5.9 Understanding Collectors

Identity Governance provides templates to simplify the collection of data. Collection templates or collectors are the default mappings of identity, account, or permission data from identity and application sources to the core Identity Governance schema. Your systems might use different terms for the same type of objects. Collectors enable you to map your system-specific objects from various sources to the Identity Governance objects in order to collect and publish them to the Identity Governance catalog.

Each collector has one or more views that allow you to specify which data you will collect from your identity or application source, and describe how that data will be linked together in the catalog. Each collector has one or more views that describe the characteristics of the data source that you could collect. The views are different for identity and application sources. For example, the JDBC Identity (Oracle) collector template can collect data for users, groups, group-to-group associations, and group-to-user associations. Collectors for application sources gather either account or permission data.

For each collector, you can collect data from on-premises data centers by enabling Cloud Bridge connection.

5.9.1 Understanding Collector Configuration

Identity Governance provides a large set of collector templates that contain default data and configuration settings for many common enterprise and cloud data sources. Each template can be customized to connect to associated data sources.

NOTE:Customization of templates might require additional knowledge of connected systems, and all modifications are the responsibility of the customer.
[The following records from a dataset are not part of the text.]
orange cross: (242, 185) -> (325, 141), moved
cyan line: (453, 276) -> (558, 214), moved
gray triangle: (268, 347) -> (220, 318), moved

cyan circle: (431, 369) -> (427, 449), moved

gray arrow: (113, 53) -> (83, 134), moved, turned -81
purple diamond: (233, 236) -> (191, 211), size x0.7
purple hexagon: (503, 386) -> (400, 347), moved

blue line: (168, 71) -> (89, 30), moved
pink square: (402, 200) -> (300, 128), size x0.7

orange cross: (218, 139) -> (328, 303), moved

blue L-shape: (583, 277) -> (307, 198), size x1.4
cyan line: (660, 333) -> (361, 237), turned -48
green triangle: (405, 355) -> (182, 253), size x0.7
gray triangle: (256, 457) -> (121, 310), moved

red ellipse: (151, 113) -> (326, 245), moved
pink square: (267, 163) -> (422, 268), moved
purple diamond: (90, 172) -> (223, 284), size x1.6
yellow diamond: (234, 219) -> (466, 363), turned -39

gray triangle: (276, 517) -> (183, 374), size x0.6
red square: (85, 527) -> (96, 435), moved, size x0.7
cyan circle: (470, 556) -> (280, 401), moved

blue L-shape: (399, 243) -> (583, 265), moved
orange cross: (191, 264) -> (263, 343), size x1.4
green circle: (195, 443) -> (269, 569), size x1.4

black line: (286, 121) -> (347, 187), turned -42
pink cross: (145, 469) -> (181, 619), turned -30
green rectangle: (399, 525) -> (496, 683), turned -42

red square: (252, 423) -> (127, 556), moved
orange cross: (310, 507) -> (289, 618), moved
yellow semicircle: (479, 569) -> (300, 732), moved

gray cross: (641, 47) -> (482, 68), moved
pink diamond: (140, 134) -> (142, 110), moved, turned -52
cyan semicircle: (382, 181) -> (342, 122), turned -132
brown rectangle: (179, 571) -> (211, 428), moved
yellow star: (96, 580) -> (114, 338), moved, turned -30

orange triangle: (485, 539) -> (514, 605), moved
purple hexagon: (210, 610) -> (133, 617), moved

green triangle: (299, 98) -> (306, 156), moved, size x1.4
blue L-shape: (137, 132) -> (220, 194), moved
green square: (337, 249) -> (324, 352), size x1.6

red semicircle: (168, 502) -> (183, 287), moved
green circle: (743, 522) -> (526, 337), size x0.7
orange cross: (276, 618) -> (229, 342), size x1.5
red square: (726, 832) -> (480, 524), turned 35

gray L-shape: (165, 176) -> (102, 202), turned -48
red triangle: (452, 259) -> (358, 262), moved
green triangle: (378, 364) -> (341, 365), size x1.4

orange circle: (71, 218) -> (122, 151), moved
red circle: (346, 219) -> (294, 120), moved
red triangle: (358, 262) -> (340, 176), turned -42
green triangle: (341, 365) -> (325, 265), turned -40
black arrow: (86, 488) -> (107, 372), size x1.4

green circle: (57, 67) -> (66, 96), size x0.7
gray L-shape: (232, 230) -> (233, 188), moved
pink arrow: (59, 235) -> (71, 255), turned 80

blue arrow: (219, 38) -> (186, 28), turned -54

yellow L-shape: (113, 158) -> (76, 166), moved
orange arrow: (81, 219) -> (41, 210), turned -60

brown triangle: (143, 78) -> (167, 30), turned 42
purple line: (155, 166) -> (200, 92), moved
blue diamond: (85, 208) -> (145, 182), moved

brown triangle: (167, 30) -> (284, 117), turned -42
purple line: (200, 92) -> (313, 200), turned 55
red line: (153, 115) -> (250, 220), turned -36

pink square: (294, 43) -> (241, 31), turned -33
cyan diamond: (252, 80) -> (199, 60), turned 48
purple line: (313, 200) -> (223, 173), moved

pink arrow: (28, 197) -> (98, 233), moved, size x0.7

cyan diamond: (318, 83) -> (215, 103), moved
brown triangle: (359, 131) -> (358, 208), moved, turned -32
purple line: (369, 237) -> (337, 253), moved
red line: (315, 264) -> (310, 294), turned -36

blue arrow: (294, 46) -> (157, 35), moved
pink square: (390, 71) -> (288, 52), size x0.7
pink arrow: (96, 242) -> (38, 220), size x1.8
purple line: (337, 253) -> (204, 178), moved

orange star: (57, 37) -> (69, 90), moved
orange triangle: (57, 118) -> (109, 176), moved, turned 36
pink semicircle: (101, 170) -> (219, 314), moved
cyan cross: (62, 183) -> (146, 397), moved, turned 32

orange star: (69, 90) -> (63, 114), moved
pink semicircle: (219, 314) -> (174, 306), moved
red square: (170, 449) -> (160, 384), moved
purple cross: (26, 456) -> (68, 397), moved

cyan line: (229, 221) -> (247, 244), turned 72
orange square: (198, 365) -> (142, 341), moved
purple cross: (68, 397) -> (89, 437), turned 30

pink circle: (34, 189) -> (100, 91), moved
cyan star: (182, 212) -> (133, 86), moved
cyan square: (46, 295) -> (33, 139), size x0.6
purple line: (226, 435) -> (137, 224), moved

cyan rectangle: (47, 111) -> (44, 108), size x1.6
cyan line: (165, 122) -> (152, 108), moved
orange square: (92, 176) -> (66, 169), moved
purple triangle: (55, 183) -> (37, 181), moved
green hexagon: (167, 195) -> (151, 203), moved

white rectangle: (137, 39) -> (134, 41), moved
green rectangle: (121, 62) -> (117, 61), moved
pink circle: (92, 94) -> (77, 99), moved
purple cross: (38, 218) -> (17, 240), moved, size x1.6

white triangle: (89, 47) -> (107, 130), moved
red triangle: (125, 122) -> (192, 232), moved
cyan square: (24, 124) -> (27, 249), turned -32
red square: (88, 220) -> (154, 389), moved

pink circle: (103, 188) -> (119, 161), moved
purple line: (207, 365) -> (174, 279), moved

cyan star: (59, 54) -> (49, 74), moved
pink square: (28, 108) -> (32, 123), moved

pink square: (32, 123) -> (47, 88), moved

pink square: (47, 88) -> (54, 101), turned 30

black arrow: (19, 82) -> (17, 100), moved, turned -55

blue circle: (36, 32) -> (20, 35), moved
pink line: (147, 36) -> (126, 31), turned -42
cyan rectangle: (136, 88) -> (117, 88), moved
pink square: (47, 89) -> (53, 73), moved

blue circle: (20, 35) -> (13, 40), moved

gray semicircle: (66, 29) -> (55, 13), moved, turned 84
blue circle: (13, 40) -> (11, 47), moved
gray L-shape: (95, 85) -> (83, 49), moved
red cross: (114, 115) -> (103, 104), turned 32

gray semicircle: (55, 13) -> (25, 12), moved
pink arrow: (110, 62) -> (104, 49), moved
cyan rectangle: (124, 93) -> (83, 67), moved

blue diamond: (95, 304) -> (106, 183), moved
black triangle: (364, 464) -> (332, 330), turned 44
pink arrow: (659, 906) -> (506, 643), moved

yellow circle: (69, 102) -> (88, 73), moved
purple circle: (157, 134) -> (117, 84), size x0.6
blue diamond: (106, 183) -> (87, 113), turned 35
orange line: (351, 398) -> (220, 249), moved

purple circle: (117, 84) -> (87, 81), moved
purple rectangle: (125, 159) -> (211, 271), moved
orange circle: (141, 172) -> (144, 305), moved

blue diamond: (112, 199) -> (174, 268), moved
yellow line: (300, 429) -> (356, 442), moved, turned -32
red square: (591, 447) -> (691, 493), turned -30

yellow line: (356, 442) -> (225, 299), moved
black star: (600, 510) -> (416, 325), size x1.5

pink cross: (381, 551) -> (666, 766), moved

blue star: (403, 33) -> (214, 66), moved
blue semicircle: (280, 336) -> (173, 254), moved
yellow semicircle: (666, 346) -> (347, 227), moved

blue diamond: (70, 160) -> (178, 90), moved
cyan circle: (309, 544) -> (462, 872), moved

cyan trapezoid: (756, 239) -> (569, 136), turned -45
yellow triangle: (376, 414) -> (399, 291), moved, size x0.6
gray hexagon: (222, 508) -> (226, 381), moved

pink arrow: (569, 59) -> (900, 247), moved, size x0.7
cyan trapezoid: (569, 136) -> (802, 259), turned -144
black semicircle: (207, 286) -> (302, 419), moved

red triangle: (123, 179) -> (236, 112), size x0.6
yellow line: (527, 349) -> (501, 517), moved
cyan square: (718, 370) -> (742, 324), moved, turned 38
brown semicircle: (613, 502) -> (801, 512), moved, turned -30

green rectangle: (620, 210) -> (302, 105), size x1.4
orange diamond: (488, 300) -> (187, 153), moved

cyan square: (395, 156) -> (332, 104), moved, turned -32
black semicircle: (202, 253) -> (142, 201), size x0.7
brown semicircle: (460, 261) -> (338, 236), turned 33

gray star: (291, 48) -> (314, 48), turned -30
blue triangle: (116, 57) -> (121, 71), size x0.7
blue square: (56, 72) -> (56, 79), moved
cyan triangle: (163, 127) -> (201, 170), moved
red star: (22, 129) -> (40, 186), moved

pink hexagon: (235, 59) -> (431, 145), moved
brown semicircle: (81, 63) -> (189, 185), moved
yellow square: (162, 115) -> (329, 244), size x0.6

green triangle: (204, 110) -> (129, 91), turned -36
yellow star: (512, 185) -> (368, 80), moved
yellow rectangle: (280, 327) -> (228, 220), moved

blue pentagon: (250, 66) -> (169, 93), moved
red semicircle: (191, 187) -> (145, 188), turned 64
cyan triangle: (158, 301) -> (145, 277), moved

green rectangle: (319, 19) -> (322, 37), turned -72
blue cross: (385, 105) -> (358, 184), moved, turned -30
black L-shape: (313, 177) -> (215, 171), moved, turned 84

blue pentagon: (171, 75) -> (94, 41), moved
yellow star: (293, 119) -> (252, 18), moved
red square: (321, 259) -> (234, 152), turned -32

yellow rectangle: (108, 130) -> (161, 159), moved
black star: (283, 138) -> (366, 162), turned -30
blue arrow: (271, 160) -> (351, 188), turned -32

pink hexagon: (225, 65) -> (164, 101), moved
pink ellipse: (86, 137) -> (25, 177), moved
For further guidance, contact support or professional services.

Every collector has the following common elements:

Collector template

Collector templates include predefined attribute mappings and value transformation policies for specific data source types. Select a template that best suits the data source. For example, select AD Identity to collect identities from Active Directory. The templates support the following types of data sources:

  • Active Directory

  • Azure Active Directory

  • CSV file

    The CSV collector supports TSV files. You enter the word tab, in uppercase, lowercase, or any combination thereof in the Column Delimiter field. To collect from a CSV file, you must specify the full path to the file.

  • eDirectory

  • Google Apps

  • Identity Manager AE

  • IDM Entitlements

  • JDBC, such as Oracle or PostgreSQL

  • Resource Access Control Facility (RACF)

  • Salesforce

  • SAP HR

  • SAP User Management

  • SCIM

  • ServiceNow

  • SharePoint

  • Workday

NOTE:You can have one ore more templates for each data source. Template names indicate that they are permissions or accounts collectors. Template names that end in with changes can be enabled for processing incremental change events.

NOTE:Micro Focus does not currently support SAP collectors in the SaaS environment.

To see all the data source types, select Collector Template when you create the data source.

To collect data from a JDBC or SAP source, Identity Governance needs the appropriate third-party connector libraries to be installed on the Identity Governance server. If you plan to collect data from a JDBC source using Cloud Bridge, you must rename the JAR files and save them to the lib folder relative to the Cloud Bridge agent.

For more information, see Identity Governance Server System Requirements in the Identity Governance 3.7 Installation and Configuration Guide.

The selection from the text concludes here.